Andy groaned. Apparently their missing person had sprung for one of the novelty language upgrades.

He saw two empty bowls on the kitchen floor, picked up one of them, and filled it from the tap. The pressurized water hit the side of the bowl and spattered all over Andy's chest before he could shut it off.

The cat yowled, "You're doing it wrong!"

Andy put the bowl down. He saw Jake standing in the living room, grinning.

"What?" Andy said.

"I'm searching the bedroom," Jake said. "You have fun with your furry friend there."

"Fuck you," Andy replied.

The cat descended onto the counter and sniffed at the water bowl. "Do not want!"

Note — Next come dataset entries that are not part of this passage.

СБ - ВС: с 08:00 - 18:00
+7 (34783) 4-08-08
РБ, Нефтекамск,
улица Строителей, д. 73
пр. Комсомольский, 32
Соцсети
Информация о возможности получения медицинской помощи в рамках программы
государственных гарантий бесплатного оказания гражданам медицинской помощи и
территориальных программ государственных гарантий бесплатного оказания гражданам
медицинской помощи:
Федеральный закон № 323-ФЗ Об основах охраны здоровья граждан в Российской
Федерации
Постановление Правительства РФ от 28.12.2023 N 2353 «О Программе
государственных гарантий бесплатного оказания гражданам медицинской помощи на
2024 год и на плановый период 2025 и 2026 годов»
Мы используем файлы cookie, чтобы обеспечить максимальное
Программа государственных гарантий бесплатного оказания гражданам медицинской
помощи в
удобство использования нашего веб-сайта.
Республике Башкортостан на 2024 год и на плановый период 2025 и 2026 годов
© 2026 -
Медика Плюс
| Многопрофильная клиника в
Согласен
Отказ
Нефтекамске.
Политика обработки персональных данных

"Yeah, yeah," Andy muttered.

"It has a flavor!" the cat said.

Andy looked at the bowl on the counter. He turned on the faucet and watched the water spray into the sink. The stream seemed more diffuse than it should have been.

Andy searched his pockets and found his Mickey detectors. The precinct had issued everyone drug testing kits after a sudden wave of knockout rapes in downtown. He opened the plastic canister, pulled out a strip, and held it under the tap water. The stiff paper turned red instantly.

"Son of a bitch," Andy said.

He turned off the water and unscrewed the aerator at the end of the spout. When he pulled it away, a small, shiny disk fell out of the faucet. The surface of the disk felt slimy and left a residue on his thumb.

Andy smiled and petted the cat with his other hand. "Good kitty."

"Also," the cat said, "your mechanic is a pony."

EOF

Audio: "Sam Spayed"



If there is a moral to this story, I suppose it would be: Humans are easily fooled.

We are hard-wired to fill in the blanks. Flash a sequence of still images at twenty-four frames a second, and we think we see motion. Show us strange phenomena that can't be easily explained, and we turn to conspiracy theories, religions, or both.

It's good and bad that we're predisposed to understand things in terms of story. Good, because narrative is a solid framework for all kinds of information dispersal; bad, because sometimes what you want to hear isn't what you need to hear, or even what's available. Reality can be a real buzzkill.

Music: Bass and Electric Guitar stems from "Code Monkey" by Jonathan Coulton, licensed under Creative Commons.

EOF

IM IN UR STORY, etc.

Yes, I'm afraid it has come to this: punny titles and gratuitous references to overexposed Internet memes. But hey, at least I'm not taping bacon to my cat.

Here's another link, just in case you're wondering where I got that punchline. And yes, I have made some Lolz featuring our own cats.

Simpsons fans may recall a similar translator idea in "Brother, Can You Spare Two Dimes?" But the idea of a "universal translator" dates back to at least 1967, when Star Trek used it, and probably appeared before then in other fiction.

Would the ability to communicate with other beings help or hurt first contact and the establishment of peaceful inter-species relations? I have to agree with Douglas Adams here—it would most likely be irrelevant. Many people who speak the same language are still right bastards to each other.

Being able to talk to someone doesn't mean you're automatically going to like them. Or believe them, for that matter. As cops and doctors know, everybody lies. Even machines.